■ YOUR TASK
Report only how many lines of the records contain the word "verifiziert".

Page-level text extractions:
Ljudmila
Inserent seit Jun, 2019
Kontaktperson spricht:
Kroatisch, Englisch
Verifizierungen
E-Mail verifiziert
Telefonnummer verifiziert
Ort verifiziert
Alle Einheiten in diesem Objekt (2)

* * *

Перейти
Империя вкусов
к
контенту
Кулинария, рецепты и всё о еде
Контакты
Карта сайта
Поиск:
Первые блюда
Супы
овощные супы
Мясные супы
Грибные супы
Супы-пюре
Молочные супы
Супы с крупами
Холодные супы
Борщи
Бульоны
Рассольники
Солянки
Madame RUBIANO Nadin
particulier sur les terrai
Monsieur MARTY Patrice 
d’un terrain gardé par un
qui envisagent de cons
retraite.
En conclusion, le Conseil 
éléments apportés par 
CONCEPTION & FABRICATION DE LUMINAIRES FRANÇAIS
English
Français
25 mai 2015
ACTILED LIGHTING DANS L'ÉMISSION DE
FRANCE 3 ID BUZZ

---

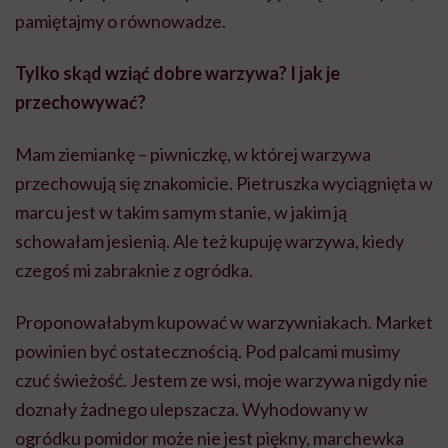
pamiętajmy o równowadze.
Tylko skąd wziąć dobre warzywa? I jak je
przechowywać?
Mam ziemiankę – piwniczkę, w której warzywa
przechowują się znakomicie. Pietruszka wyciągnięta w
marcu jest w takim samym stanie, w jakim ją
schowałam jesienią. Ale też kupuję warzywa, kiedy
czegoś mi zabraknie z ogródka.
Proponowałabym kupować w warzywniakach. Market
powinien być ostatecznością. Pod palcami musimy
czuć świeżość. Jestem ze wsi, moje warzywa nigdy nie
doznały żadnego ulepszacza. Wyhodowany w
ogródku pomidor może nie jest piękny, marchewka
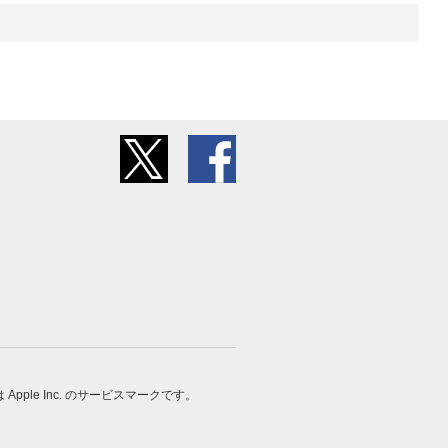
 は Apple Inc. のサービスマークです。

■ REPLY TO THE EXERCISE
3